Below are records; copy every line among them that contains the word "ANEW".

[SOURCE DATA — start]

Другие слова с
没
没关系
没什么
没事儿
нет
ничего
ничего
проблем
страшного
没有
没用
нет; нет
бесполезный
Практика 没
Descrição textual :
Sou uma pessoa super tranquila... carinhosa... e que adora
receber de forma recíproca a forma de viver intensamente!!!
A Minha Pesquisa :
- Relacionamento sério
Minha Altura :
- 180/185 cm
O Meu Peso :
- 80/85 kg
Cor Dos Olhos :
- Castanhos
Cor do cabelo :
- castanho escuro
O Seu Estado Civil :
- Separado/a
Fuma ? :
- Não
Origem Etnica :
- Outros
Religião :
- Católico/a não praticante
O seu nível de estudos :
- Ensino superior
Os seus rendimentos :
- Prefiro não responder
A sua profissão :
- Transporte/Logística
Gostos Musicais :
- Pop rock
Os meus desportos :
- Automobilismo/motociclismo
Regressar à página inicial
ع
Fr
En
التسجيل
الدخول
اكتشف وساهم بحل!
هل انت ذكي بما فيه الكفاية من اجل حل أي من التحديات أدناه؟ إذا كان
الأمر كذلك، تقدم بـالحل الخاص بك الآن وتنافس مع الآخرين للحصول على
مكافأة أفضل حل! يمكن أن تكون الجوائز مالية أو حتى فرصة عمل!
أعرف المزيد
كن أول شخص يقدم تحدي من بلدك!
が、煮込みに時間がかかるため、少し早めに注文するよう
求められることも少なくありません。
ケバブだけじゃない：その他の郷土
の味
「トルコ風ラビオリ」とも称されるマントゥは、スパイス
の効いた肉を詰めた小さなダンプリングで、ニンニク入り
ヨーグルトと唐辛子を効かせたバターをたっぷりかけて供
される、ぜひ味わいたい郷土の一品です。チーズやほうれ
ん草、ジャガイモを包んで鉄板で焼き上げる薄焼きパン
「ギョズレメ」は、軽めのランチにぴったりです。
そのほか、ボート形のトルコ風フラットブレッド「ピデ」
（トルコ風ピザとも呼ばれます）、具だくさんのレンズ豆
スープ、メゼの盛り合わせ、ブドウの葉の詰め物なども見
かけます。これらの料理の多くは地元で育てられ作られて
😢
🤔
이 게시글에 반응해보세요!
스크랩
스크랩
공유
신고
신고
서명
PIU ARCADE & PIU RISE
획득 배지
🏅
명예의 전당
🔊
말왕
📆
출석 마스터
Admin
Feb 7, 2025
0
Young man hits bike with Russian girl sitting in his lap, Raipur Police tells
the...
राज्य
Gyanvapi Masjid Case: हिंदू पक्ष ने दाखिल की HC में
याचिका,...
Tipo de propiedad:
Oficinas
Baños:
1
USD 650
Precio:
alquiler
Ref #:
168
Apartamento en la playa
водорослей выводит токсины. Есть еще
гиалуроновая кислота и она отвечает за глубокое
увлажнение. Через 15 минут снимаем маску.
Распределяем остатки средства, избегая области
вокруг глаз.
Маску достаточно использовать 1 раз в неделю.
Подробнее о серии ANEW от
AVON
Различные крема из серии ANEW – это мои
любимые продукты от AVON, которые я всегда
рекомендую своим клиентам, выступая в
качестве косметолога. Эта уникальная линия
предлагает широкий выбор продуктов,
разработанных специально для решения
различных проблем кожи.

[SOURCE DATA — finish]

_TASK ANSWER_.
Подробнее о серии ANEW от
Различные крема из серии ANEW – это мои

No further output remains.